Households are forced to dig deeper into their pockets to meet the rising cost of the essential meals occasioned by severe shortages due to limited local supplies, coupled with challenges linked travel restrictions.
Food traders attribute the high costs to the shortage of supplies and travel restrictions, which have led to the doubling of food prices over the past months.
A Rwanda Today survey across several markets place using the Ministry of Agriculture and Animal Resources’ e-Soko, a government platform transmitting regular market price information from different locations in the country, indicate that a sharp increase in food prices of various commodities.
According to the platform, a kilo of Irish potatoes, for instance, went for Rwf350 and Rwf450 as of July 31, for whitish and Kinigi Irish potato varieties’ respectively in various markets, having risen from between Rwf310 and Rwf350 in June.
Various beans varieties have recorded an increase ranging between Rwf50 and Rwf200. For instance, the prices on Rwandan beans varieties increased from Rwf633 per kilo to Rwf700, while the Christianised colta beans variety is costing Rwf1, 200 from Rwf1,000 in June.
While a kilo of Rwandan rice variety cost averagely Rwf800 on July 1, it has now increased to nearly Rwf900, while the 50 kilogramme bag of cement is costing around Rwf15,000.

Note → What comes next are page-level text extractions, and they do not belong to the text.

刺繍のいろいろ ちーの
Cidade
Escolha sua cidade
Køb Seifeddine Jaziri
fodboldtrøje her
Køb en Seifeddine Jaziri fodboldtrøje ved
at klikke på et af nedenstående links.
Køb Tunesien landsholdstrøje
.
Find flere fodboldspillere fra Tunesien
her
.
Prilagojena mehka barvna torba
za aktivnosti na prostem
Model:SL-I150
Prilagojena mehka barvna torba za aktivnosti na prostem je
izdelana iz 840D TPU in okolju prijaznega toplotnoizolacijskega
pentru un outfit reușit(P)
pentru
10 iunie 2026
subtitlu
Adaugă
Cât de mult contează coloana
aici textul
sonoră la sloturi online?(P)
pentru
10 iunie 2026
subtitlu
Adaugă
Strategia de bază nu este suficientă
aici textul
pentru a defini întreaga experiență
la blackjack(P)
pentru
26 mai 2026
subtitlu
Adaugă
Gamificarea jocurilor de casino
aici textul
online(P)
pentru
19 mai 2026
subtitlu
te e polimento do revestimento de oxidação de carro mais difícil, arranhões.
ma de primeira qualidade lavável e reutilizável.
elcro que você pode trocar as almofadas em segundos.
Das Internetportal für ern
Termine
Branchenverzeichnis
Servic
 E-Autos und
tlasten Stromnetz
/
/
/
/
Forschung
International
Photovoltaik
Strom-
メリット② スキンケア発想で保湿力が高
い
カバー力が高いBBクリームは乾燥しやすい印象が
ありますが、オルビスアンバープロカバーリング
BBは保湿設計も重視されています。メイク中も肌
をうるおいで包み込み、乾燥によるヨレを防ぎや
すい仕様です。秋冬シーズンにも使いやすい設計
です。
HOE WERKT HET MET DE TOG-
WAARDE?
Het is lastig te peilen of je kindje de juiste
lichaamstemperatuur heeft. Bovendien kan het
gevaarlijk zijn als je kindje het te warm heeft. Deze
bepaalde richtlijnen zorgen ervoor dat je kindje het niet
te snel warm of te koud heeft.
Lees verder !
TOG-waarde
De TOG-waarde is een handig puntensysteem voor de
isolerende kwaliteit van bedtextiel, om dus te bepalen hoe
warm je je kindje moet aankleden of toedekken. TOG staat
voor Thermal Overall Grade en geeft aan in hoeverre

Ministry’s regulations indicate that a kilo of irish potatoes should not exceed Rwf400 on Kinigi variety and Rwf325 per kilo on white variety, Rwf850 per Kilo of Rwandan variety rice and Rwf1,000 on colta and Rwf12, 500 for 50kg of cement among other regulated commodities.
However, some of the commodities cultivated in the wetland in season C is easing the prices.
Compare with the current market prices’ on green beans with that of the last two months, a kilo has eased from Rwf800 recorded as the highest price in June and reached to Rwf500 in August.
Traders said production of items like green beans, carrots, onions, tomatoes, spices and vegetables from swamps, whose production is flooding the markets are easing the prices.
Domithile Gashagaza, a vegetable dealer in the Kigali city, told Rwanda Today in addition to coronavirus effects that could be partly blamed for the situation.
During this time of the dry season, the prices on various commodities normally fall because plenty of supplies coming upcountry.,” she said.